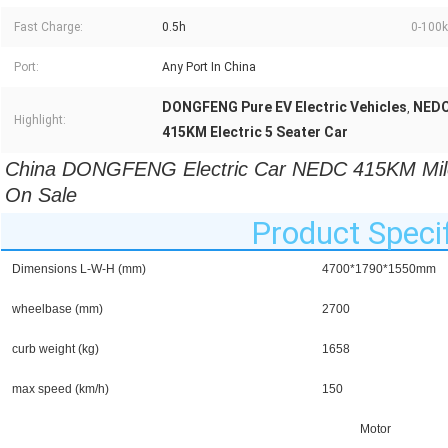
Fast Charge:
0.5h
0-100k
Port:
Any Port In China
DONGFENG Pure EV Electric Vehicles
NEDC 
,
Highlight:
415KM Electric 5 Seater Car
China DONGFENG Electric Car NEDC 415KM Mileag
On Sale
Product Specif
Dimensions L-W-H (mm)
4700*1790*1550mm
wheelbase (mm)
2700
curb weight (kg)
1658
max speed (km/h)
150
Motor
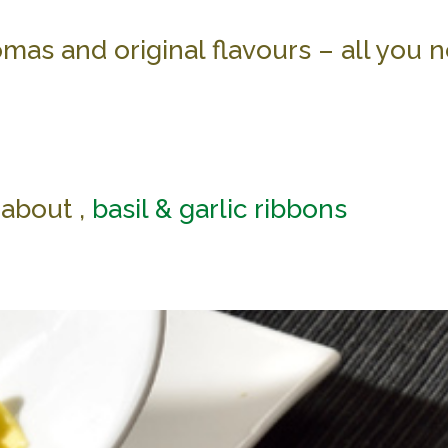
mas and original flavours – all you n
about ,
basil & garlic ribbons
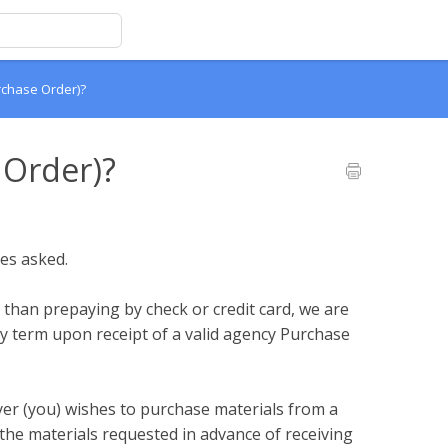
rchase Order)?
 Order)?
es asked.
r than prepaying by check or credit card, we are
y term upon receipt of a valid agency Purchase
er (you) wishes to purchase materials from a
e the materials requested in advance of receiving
★ ★ ★
Could you write out the records exactly while omitting every picture?

Fast Charge:
0.5h
0-100k
Port:
Any Port In China
DONGFENG Pure EV Electric Vehicles
NEDC 
,
Highlight:
415KM Electric 5 Seater Car
China DONGFENG Electric Car NEDC 415KM Mileag
On Sale
Product Specif
Dimensions L-W-H (mm)
4700*1790*1550mm
wheelbase (mm)
2700
curb weight (kg)
1658
max speed (km/h)
150
Motor
mas and original flavours – all you n
about ,
basil & garlic ribbons
rchase Order)?
 Order)?
es asked.
r than prepaying by check or credit card, we are
y term upon receipt of a valid agency Purchase
er (you) wishes to purchase materials from a
e the materials requested in advance of receiving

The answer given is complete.